▶ TASK TO COMPLETE:
Please restate each entry that appears below word for word, without its pictures.

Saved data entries
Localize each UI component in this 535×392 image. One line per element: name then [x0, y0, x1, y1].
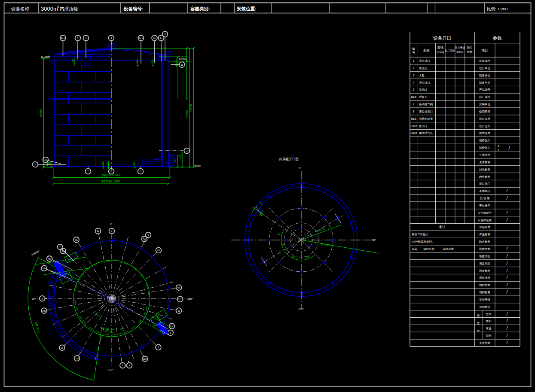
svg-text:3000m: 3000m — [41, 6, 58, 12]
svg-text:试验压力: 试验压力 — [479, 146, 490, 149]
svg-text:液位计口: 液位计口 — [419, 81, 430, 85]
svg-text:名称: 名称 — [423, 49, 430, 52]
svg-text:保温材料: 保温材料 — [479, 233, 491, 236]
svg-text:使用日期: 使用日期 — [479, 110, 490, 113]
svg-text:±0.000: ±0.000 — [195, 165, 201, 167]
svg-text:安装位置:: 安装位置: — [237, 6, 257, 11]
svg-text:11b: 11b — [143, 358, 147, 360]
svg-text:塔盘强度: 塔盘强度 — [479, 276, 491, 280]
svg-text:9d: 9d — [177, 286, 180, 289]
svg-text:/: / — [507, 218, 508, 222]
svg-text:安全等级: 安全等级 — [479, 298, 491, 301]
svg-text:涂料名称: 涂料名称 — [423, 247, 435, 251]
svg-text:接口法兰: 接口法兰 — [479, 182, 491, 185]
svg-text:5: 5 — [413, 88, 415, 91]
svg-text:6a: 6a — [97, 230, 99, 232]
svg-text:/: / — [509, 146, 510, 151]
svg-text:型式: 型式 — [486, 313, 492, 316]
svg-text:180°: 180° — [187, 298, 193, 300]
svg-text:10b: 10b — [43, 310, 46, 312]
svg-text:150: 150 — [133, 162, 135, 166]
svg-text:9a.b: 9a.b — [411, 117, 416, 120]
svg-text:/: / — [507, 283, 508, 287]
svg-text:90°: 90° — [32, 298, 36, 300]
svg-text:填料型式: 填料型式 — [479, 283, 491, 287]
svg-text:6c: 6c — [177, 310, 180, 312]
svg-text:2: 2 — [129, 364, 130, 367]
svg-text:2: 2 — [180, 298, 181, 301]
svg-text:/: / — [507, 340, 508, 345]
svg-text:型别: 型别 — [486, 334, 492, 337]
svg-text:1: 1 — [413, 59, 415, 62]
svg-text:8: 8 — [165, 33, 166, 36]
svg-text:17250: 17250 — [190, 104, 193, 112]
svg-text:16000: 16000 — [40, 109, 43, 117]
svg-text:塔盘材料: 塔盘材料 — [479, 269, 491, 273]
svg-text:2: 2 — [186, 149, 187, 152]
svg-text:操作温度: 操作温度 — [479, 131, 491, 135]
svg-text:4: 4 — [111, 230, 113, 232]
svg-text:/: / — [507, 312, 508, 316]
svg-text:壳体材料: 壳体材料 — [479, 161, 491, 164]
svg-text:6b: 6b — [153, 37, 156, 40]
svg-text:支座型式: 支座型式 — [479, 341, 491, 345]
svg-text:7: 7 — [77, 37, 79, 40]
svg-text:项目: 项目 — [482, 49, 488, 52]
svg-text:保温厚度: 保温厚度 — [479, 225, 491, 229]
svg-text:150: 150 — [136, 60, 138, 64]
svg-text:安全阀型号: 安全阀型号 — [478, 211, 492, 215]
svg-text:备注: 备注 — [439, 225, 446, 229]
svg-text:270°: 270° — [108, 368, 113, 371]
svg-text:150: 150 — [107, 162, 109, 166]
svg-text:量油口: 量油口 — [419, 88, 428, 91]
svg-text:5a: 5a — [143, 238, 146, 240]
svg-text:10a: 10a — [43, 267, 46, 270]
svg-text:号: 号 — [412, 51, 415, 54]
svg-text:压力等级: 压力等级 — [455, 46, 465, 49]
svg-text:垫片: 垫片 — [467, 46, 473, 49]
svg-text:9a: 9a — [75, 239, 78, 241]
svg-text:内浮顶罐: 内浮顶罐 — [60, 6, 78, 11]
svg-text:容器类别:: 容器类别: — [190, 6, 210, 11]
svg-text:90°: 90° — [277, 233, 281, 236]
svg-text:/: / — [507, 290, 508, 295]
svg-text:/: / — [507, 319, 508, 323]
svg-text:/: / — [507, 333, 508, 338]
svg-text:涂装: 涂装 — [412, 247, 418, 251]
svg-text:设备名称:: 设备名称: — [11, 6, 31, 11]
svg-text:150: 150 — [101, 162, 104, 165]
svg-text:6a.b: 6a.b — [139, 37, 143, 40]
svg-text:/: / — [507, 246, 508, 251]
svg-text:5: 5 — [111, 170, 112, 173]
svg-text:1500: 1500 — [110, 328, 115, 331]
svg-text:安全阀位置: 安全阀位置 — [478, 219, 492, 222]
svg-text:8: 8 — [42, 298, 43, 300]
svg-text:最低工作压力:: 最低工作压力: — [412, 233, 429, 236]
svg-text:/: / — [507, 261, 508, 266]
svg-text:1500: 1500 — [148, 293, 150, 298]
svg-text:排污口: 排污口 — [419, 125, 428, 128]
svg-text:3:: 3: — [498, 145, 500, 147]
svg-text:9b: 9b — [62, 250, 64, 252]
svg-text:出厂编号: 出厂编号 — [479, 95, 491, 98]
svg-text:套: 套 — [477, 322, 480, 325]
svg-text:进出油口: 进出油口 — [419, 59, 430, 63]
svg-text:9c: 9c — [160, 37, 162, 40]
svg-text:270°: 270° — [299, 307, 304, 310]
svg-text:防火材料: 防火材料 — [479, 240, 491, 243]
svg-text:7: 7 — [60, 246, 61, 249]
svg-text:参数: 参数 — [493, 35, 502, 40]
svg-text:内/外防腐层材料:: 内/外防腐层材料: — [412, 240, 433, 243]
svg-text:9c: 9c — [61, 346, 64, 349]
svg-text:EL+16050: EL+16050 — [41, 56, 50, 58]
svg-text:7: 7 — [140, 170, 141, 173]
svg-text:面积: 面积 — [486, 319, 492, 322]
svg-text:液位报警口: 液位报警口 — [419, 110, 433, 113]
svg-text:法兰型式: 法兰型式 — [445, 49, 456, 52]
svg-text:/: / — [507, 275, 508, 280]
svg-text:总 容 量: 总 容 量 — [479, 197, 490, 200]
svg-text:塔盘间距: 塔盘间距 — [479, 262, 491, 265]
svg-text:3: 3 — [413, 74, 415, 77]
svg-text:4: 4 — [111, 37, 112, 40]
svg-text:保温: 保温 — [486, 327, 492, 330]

▶ ANSWER:
Localize each UI component in this 535×392 image. One line per element: name then [x0, y0, x1, y1].
svg-text:3000m: 3000m — [41, 6, 58, 12]
svg-text:试验压力: 试验压力 — [479, 146, 490, 149]
svg-text:液位计口: 液位计口 — [419, 81, 430, 85]
svg-text:名称: 名称 — [423, 49, 430, 52]
svg-text:保温材料: 保温材料 — [479, 233, 491, 236]
svg-text:使用日期: 使用日期 — [479, 110, 490, 113]
svg-text:±0.000: ±0.000 — [195, 165, 201, 167]
svg-text:安装位置:: 安装位置: — [237, 6, 257, 11]
svg-text:11b: 11b — [143, 358, 147, 360]
svg-text:塔盘强度: 塔盘强度 — [479, 276, 491, 280]
svg-text:9d: 9d — [177, 286, 180, 289]
svg-text:/: / — [507, 218, 508, 222]
svg-text:安全等级: 安全等级 — [479, 298, 491, 301]
svg-text:涂料名称: 涂料名称 — [423, 247, 435, 251]
svg-text:接口法兰: 接口法兰 — [479, 182, 491, 185]
svg-text:5: 5 — [413, 88, 415, 91]
svg-text:6a: 6a — [97, 230, 99, 232]
svg-text:/: / — [509, 146, 510, 151]
svg-text:型式: 型式 — [486, 313, 492, 316]
svg-text:180°: 180° — [187, 298, 193, 300]
svg-text:10b: 10b — [43, 310, 46, 312]
svg-text:150: 150 — [133, 162, 135, 166]
svg-text:9a.b: 9a.b — [411, 117, 416, 120]
svg-text:/: / — [507, 283, 508, 287]
svg-text:90°: 90° — [32, 298, 36, 300]
svg-text:填料型式: 填料型式 — [479, 283, 491, 287]
svg-text:6c: 6c — [177, 310, 180, 312]
svg-text:2: 2 — [129, 364, 130, 367]
svg-text:2: 2 — [180, 298, 181, 301]
svg-text:/: / — [507, 340, 508, 345]
svg-text:型别: 型别 — [486, 334, 492, 337]
svg-text:1: 1 — [413, 59, 415, 62]
svg-text:8: 8 — [165, 33, 166, 36]
svg-text:17250: 17250 — [190, 104, 193, 112]
svg-text:16000: 16000 — [40, 109, 43, 117]
svg-text:塔盘材料: 塔盘材料 — [479, 269, 491, 273]
svg-text:2: 2 — [186, 149, 187, 152]
svg-text:操作温度: 操作温度 — [479, 131, 491, 135]
svg-text:4: 4 — [111, 230, 113, 232]
svg-text:/: / — [507, 312, 508, 316]
svg-text:壳体材料: 壳体材料 — [479, 161, 491, 164]
svg-text:6b: 6b — [153, 37, 156, 40]
svg-text:支座型式: 支座型式 — [479, 341, 491, 345]
svg-text:7: 7 — [77, 37, 79, 40]
svg-text:项目: 项目 — [482, 49, 488, 52]
svg-text:保温厚度: 保温厚度 — [479, 225, 491, 229]
svg-text:150: 150 — [136, 60, 138, 64]
svg-text:安全阀型号: 安全阀型号 — [478, 211, 492, 215]
svg-text:备注: 备注 — [439, 225, 446, 229]
svg-text:270°: 270° — [108, 368, 113, 371]
svg-text:150: 150 — [107, 162, 109, 166]
svg-text:量油口: 量油口 — [419, 88, 428, 91]
svg-text:5a: 5a — [143, 238, 146, 240]
svg-text:10a: 10a — [43, 267, 46, 270]
svg-text:号: 号 — [412, 51, 415, 54]
svg-text:压力等级: 压力等级 — [455, 46, 465, 49]
svg-text:垫片: 垫片 — [467, 46, 473, 49]
svg-text:9a: 9a — [75, 239, 78, 241]
svg-text:内浮顶罐: 内浮顶罐 — [60, 6, 78, 11]
svg-text:容器类别:: 容器类别: — [190, 6, 210, 11]
svg-text:90°: 90° — [277, 233, 281, 236]
svg-text:/: / — [507, 290, 508, 295]
svg-text:/: / — [507, 319, 508, 323]
svg-text:/: / — [507, 333, 508, 338]
svg-text:涂装: 涂装 — [412, 247, 418, 251]
svg-text:设备名称:: 设备名称: — [11, 6, 31, 11]
svg-text:150: 150 — [101, 162, 104, 165]
svg-text:6a.b: 6a.b — [139, 37, 143, 40]
svg-text:/: / — [507, 246, 508, 251]
svg-text:5: 5 — [111, 170, 112, 173]
svg-text:1500: 1500 — [110, 328, 115, 331]
svg-text:安全阀位置: 安全阀位置 — [478, 219, 492, 222]
svg-text:8: 8 — [42, 298, 43, 300]
svg-text:最低工作压力:: 最低工作压力: — [412, 233, 429, 236]
svg-text:/: / — [507, 261, 508, 266]
svg-text:1500: 1500 — [148, 293, 150, 298]
svg-text:排污口: 排污口 — [419, 125, 428, 128]
svg-text:3:: 3: — [498, 145, 500, 147]
svg-text:9b: 9b — [62, 250, 64, 252]
svg-text:出厂编号: 出厂编号 — [479, 95, 491, 98]
svg-text:套: 套 — [477, 322, 480, 325]
svg-text:进出油口: 进出油口 — [419, 59, 430, 63]
svg-text:9c: 9c — [160, 37, 162, 40]
svg-text:270°: 270° — [299, 307, 304, 310]
svg-text:防火材料: 防火材料 — [479, 240, 491, 243]
svg-text:7: 7 — [60, 246, 61, 249]
svg-text:参数: 参数 — [493, 35, 502, 40]
svg-text:内/外防腐层材料:: 内/外防腐层材料: — [412, 240, 433, 243]
svg-text:9c: 9c — [61, 346, 64, 349]
svg-text:EL+16050: EL+16050 — [41, 56, 50, 58]
svg-text:7: 7 — [140, 170, 141, 173]
svg-text:面积: 面积 — [486, 319, 492, 322]
svg-text:液位报警口: 液位报警口 — [419, 110, 433, 113]
svg-text:法兰型式: 法兰型式 — [445, 49, 456, 52]
svg-text:/: / — [507, 275, 508, 280]
svg-text:总 容 量: 总 容 量 — [479, 197, 490, 200]
svg-text:塔盘间距: 塔盘间距 — [479, 262, 491, 265]
svg-text:3: 3 — [413, 74, 415, 77]
svg-text:4: 4 — [111, 37, 112, 40]
svg-text:保温: 保温 — [486, 327, 492, 330]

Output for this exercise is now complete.